The book has a decidedly British feel to it. ("Please Please Me" never "officially" came out here in The States until long after The Beatles had disbanded ... in fact, their first LP here in America was "Meet The Beatles", a derivative of their second British release "With The Beatles".) It certainly had an impact ... in fact, four Beatles albums made the list: "Please Please Me","Revolver", "Sgt. Pepper's Lonely Hearts Club Band" and The White Album. Incredibly (and inexplicably) "Abbey Road" did NOT make the final cut, nor did the very influential "Rubber Soul"!  

In between, you'll find in-depth listings and profiles of Bob Dylan ("The Freewheelin' Bob Dylan", "Another Side Of Bob Dylan", "Highway 61 Revisited" and "Blonde On Blonde"), The Rolling Stones ("The Rolling Stones", "Aftermath", and "Exile On Main Street") as well as most of "the usual suspects": "Pet Sounds" by The Beach Boys, "Are You Experienced" and "Electric Ladyland" by The Jimi Hendrix Experience, "Disraeli Gears" by Cream, "Music From Big Pink" by The Band, the previously mentioned "Blind Faith" album, "In The Court Of The Crimson King" by King Crimson, "Tapestry" by Carole King (and "Sweet Baby James" by James Taylor, two releases that, in this company, seem a bit out of sorts ... but landmark LPs nonetheless), "Dark Side Of The Moon" by Pink Floyd, "Born To Run" by Bruce Springsteen and "Rumours" by Fleetwood Mac.

There are also a few surprises: "Bayou Country" by Creedence Clearwater Revival??? It's not even their best album! The first Led Zeppelin album (while "Led Zeppelin II" and "Led Zeppelin IV" are ignored). "The Psychedelic Sounds Of" The 13th Floor Elevators, Tim Buckley's "Goodbye And Hello", "Ogden's Nut Gone Flake" by The Small Faces, "Oar" by Alexander Spence and "Tago Mago" by Can are just a few others that may leave you head scratching.

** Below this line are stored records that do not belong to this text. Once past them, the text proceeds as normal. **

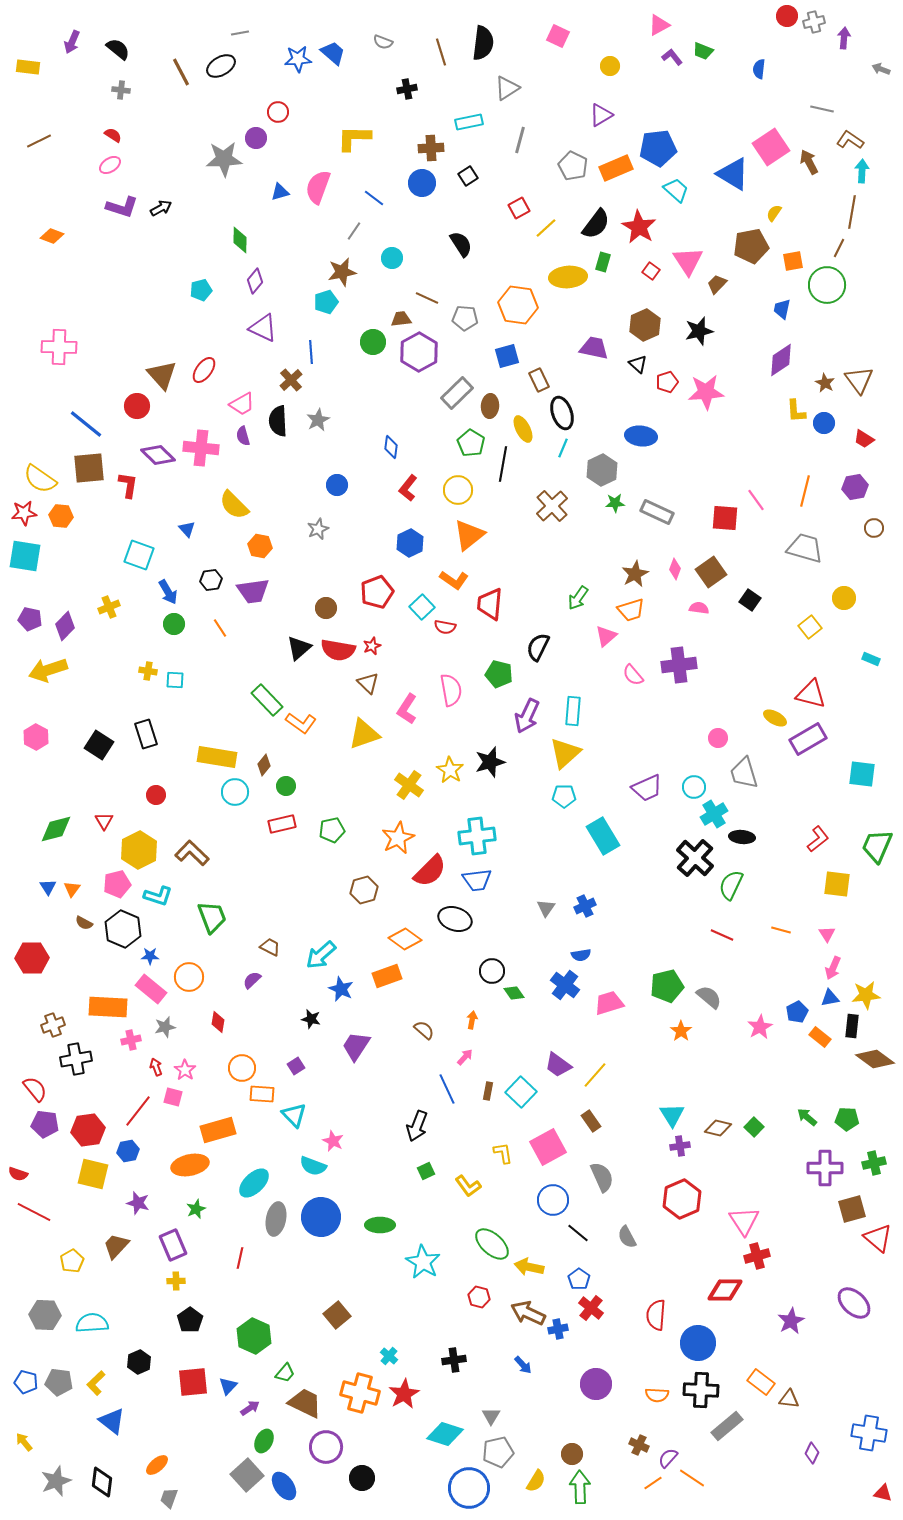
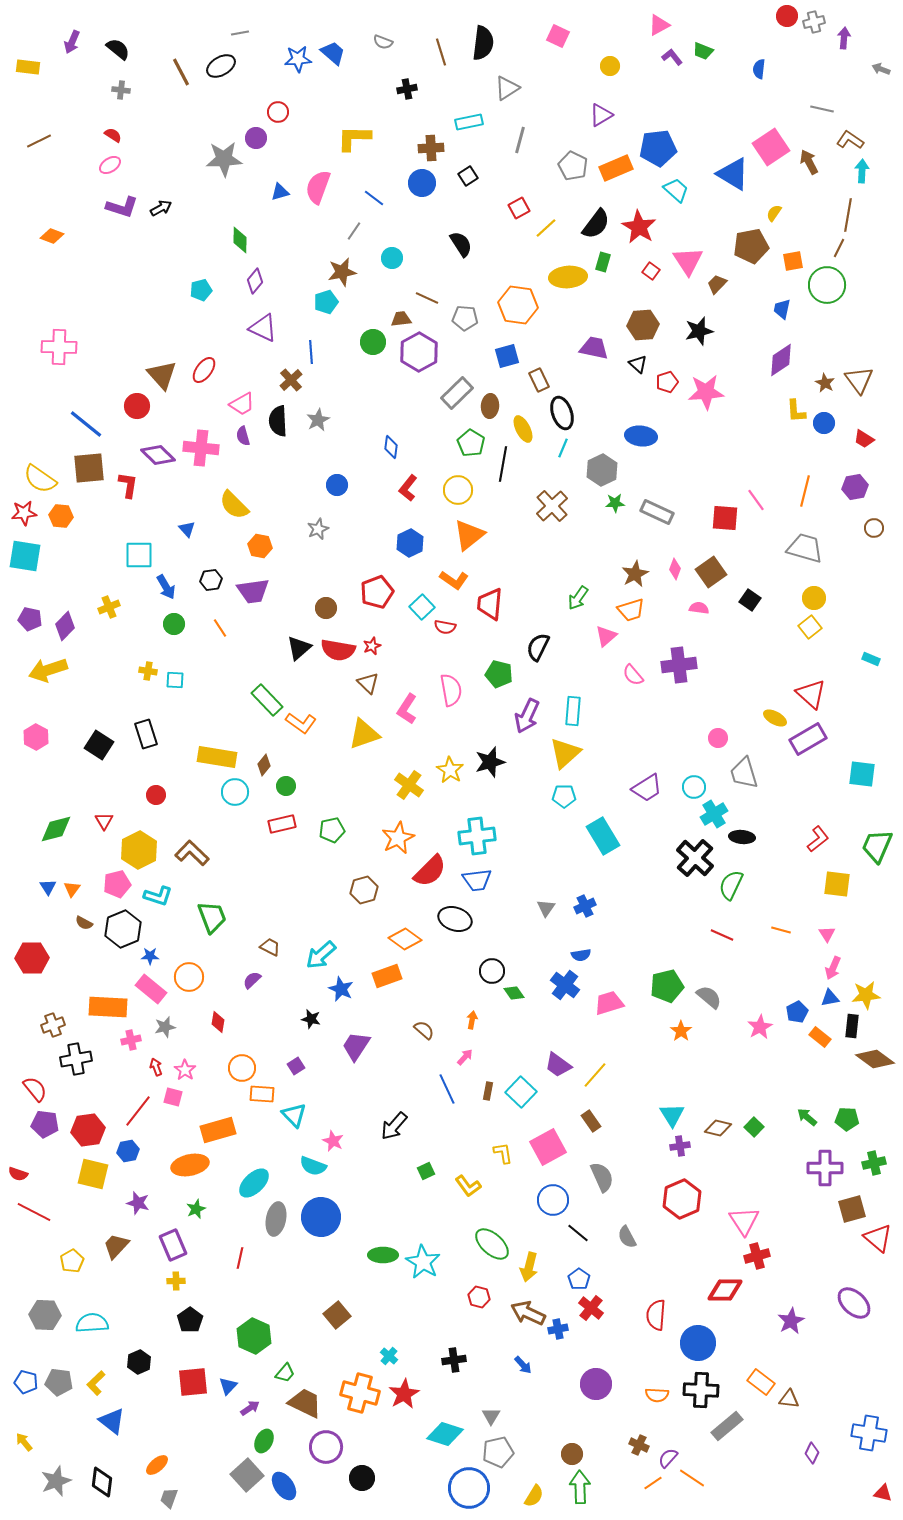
brown line at (852, 212): moved 4 px left, 3 px down
brown hexagon at (645, 325): moved 2 px left; rotated 20 degrees clockwise
cyan square at (139, 555): rotated 20 degrees counterclockwise
blue arrow at (168, 592): moved 2 px left, 5 px up
yellow circle at (844, 598): moved 30 px left
red triangle at (811, 694): rotated 28 degrees clockwise
purple trapezoid at (647, 788): rotated 8 degrees counterclockwise
black hexagon at (123, 929): rotated 15 degrees clockwise
black arrow at (417, 1126): moved 23 px left; rotated 20 degrees clockwise
green ellipse at (380, 1225): moved 3 px right, 30 px down
yellow arrow at (529, 1267): rotated 88 degrees counterclockwise
yellow semicircle at (536, 1481): moved 2 px left, 15 px down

Overall, however, this book is beautiful from cover to cover, and highly informative, too. Great, in-depth profiles of every LP and artist are covered, even if some absolute "essentials" may appear to be missing. No "Bridge Over Troubled Water" by Simon and Garfunkel? How about the  "Woodstock" soundtrack album or "Abraxas" by Santana? No "Sticky Fingers"? "Harvest" by Neil Young? What about "Eat A Peach", "Fragile" or any of the classic Elton John albums that topped the charts throughout the '70's? Likewise for Stevie Wonder, who dominated the Grammys during this era. McCartney's "Band On The Run" ... ANYTHING by The Moody Blues ... heck, even "Frampton Comes Alive" ... which was certainly revolutionary at the time. "Hotel California"? ALL of these great albums came out during the era covered (1963 - 1978) and all have been overlooked. (In all fairness, other titles by some of these artists ARE included ... but a good deal of them seem to be inferior or have had lesser impact on the folks who actually went out and bought these LPs.)

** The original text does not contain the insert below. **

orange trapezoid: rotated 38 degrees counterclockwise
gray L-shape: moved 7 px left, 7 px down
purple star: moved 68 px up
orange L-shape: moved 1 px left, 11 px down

The book is sure to spark some controversy as you make your own lists ... which is actually part of its charm. Very well done, documented and beautifully designed. Recommended. 

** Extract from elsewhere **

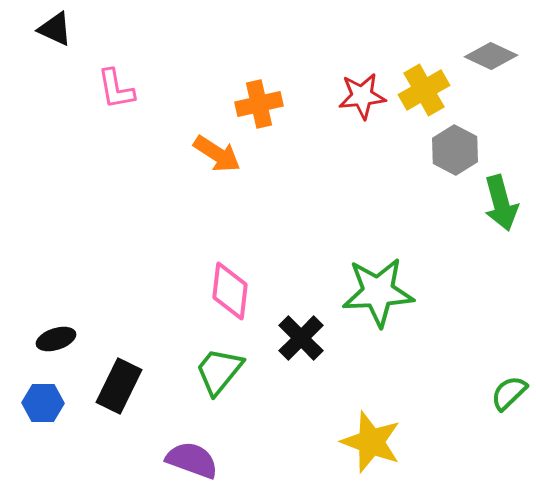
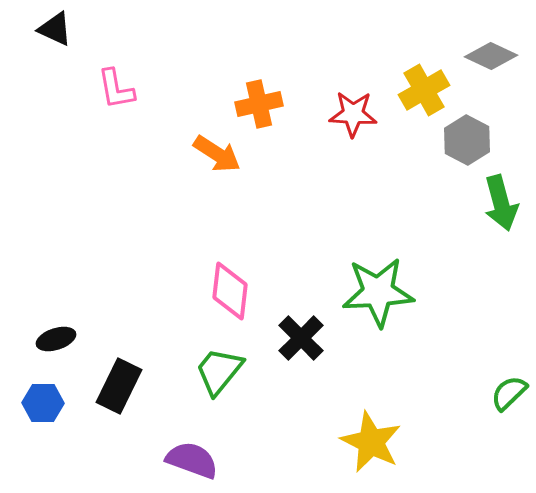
red star: moved 9 px left, 18 px down; rotated 9 degrees clockwise
gray hexagon: moved 12 px right, 10 px up
yellow star: rotated 6 degrees clockwise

Available here: Click here: 101 Essential Rock Records (9781584234883): Jeff Gold, David Bowie, Iggy Pop, Devendra Banhart, Peter   

IF I COULD CHANGE ONE THING:   I probably would have made it more "universally accessible" in content, especially for marketing here in America. "Please Please Me" absolutely helped establish what a long-playing record could be, more than just two hit singles and a bunch of filler ... but the truth is, The Beatles recorded that entire LP in a day ... and the majority of it was filled with covers that they used to do in their Hamburg stage act.  It's hardly a revolutionary piece of art.  And, because most of us never actually heard it at the time, "Meet The Beatles" would have been a more likely (aka "universal") choice. And I know there are only 101 spots available but still, how do you leave off "Rubber Soul" and "Abbey Road"? And instead award spots to artists like Kraftwerk (seriously ... "Autobahn" over "Come Together" and the Side Two Medley from "Abbey Road"?!?!?!), The Modern Lovers, The Damned, Can, Faust, Big Star, The Move, Vashti Bunyan, Nick Drake, Alexander Spence, MC5, The Soft Machine, The Pentangle, The Pretty Things, Leonard Cohen, The Incredible String Band, Tim Buckley, The 13th Floor Elevators, Davy Graham (who?!?!), etc. SURELY eliminating some of these artists would have opened up spots for some of the GREAT, timeless albums we mentioned above. But still, books like this are designed to breed controversy, so to that end, it succeeds brilliantly.  Even if some of your favorites didn't make the list, this book is still a joy to read and devour as you learn interesting facts about all of those titles that DID make the list. (And don't be surprised if reading about some of these doesn't inspire you to check out some of these albums on your own, if only for curiosity's sake!) Not a bad marketing plan at all, is it??? (kk)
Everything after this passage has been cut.